Disclaimer: I do not own "CSI" or "CSI: Miami". If I had a nickel for every time I've had to say that, I'd go to the mall and throw them at people.

Ha! You thought I forgot about this little dookie of a parody, didn't you? But really, sorry for the delay! And CSI: Miami bashing awaits you in this chapter.


"Hmmm…" Grissom was staring at an exact miniature model of the crime lab. It was perfect, except of course for the undeniable fact that the Sara doll had multiple pins stabbed in it and had a note on top of it that said "YOU DIE" in red letters. "What could this possibly mean?"
"Does it have anything to do with me?" Sara walked up to Grissom, holding files in her hand.

Grissom looked at Sara, then back to the miniature, then back to her, squinting in thgouht. "No, I don't think so. Are those files on our faceless victim?"
"Yes, they are," Sara shook the files in her hand.

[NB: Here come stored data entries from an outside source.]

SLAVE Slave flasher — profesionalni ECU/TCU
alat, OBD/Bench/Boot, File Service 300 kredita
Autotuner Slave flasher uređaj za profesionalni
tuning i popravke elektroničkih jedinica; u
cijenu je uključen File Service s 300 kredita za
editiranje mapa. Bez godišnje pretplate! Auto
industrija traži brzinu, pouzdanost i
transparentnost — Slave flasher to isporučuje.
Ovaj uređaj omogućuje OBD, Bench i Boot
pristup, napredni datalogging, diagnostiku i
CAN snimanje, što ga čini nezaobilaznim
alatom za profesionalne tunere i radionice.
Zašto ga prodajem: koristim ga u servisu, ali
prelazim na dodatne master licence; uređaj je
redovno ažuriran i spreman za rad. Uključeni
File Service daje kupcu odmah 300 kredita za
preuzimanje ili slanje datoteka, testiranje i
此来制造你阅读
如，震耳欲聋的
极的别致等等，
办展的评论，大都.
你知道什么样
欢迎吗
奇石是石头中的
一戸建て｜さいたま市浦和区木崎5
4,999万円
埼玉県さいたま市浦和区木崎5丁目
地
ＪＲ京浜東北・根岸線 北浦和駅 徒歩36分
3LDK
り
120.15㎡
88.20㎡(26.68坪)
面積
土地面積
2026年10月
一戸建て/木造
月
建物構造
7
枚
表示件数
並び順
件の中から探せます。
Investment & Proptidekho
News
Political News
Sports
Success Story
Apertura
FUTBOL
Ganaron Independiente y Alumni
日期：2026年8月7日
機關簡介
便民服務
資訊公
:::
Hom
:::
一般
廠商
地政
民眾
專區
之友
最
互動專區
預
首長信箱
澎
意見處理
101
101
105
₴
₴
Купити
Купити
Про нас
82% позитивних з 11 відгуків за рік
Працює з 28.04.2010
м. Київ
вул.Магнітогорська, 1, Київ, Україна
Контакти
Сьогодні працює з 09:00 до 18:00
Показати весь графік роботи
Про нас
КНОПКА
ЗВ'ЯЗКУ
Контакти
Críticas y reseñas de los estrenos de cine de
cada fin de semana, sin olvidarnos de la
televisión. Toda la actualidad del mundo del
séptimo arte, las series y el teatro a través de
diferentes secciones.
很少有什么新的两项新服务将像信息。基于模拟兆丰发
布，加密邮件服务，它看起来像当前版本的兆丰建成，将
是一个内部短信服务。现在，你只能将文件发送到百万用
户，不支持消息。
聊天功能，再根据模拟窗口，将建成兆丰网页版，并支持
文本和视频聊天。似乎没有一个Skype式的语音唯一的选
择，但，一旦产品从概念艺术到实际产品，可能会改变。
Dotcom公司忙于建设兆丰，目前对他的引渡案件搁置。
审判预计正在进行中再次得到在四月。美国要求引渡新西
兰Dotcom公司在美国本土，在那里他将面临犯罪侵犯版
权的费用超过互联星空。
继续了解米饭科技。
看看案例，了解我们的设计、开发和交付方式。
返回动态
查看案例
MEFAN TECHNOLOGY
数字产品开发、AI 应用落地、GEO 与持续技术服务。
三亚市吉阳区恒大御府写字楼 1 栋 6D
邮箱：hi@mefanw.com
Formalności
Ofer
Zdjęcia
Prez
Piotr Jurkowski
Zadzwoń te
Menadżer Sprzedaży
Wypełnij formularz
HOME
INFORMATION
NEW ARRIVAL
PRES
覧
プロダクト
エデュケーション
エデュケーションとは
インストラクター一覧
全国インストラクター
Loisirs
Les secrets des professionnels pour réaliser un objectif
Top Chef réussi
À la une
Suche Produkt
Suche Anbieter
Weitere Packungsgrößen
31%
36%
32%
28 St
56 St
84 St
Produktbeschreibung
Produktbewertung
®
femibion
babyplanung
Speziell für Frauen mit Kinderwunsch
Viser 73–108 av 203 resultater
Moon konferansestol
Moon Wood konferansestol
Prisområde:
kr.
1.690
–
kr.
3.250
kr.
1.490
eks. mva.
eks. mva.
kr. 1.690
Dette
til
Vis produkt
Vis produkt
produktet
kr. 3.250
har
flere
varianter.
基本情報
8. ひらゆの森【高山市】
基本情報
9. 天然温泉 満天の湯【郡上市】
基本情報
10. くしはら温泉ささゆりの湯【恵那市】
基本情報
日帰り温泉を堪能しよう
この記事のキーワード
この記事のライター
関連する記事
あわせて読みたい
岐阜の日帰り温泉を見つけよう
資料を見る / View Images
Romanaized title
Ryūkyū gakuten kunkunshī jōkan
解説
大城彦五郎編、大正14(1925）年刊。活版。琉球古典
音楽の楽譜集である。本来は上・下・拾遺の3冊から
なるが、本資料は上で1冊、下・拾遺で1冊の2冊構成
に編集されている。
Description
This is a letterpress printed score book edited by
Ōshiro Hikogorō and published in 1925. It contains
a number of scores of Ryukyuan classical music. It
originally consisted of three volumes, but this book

Grissom took them from her and put them in a file cabinet labeled, 'Neglected Cases'. "We have to focus on the miniature killer now, otherwise we'll never get to it before the next season starts and we have to go to your funeral."

"Do we still have to work with those Miami CSIs?"

"For now, yes, but I think I'm going to put them out with the recycling next week. They're just like a lot of fish species: they're best in warm waters and they just stand there with their mouths open. In the instance that you shoot one of them in the chest, aforementioned Miami CSI fishy will flop around until dying. It has come to my knowledge that some of them are endangered. And if you underfeed or overfeed them, they'll die."

Sara raised her CSeyebrows. "Can we flush them down the toilet when they die?"

"No, that would pretty much be illegal to my knowledge." Grissom answered.

"What did you mean by them dying if they get overfed?"

------

Greg's job was simple: feed the Miami CSIs. Ryan Wolfe was the last one to feed, and Greg was handing him food out of the refrigerator. "Here's a turkey sandwich."

"Oh, good!" Ryan took it happily.

"And a bag of chips,"

"Chips are good,"

"And an apple,"

"Need my fruit,"

"And a water bottle,"

"Can't go without water!"

"And your dessert," Greg handed him a pudding cup.

"Everybody loves pudding!" Ryan added the pudding cup to his pile.

"Do you want some mayo?" Greg handed him a bottle of mayo.

"WHAT?! NOOO! WHAT THE FUCK IS WRONG WITH YOU?! ARE YOU TRYING TO KILL US WITH SO MUCH FOOD?!"

Greg cringed at being yelled at and looked near tears.

Horatio whipped Ryan once on the back, making him drop his food. "Bad Ryan. If you make Greg cry, we all get punished."

"Yoouu got whiiiiped!" Greg teased the ailing Ryan, who was in tremendous pain.


"Relax, I'm a coroner, I know what I'm doing!" Al the Coroner held up a chainsaw. "And last I checked, you two Floridian CSIs are just plain old, non-interesting CSIs, correct?" He was asking Speedle, who was angered by this question, and Delko, who was just standing there with his mouth wide open.

"Not true!" Speedle argued. "We are actually- OUCH!" he was interrupted by the coroner stabbing him in the arm with a needle filled with embalming fluid.

"Grissom says I have to keep you from falling apart." Al the Chainsaw-Wielding Coroner explained.

"As I was saying, I'm a honey enthusiast, and Delko is something that the author of this fic doesn't care enough about to find out what it is,"

"Whatever," The coroner turned on the chainsaw. The second he put it on the body, it went straight into the lower abdomen and intestines went flying, most of the intestines landing all over Speedle and Delko.

Al the Super Coroner stared at their entrail-laden faces. "Uh... think fast?"

"You're supposed to say that BEFORE!" Delko shouted at him.

"Uh... oops?"

"Never mind. Just get on with what you were doing!"

"Right!" On the chainsaw went, deeper into the abdomen and now splattering bile all over the walls and the other two CSIs.

"WHAT THE HELL! WHY DIDN'T YOU TELL US YOU WERE GOING TO TURN IT ON AGAIN?!" Speedle demanded.

"WHY DIDN'T YOU THINK FASTER?!" Al the Defensive Coroner replied.

"I got bile in my open mouth," Delko complained.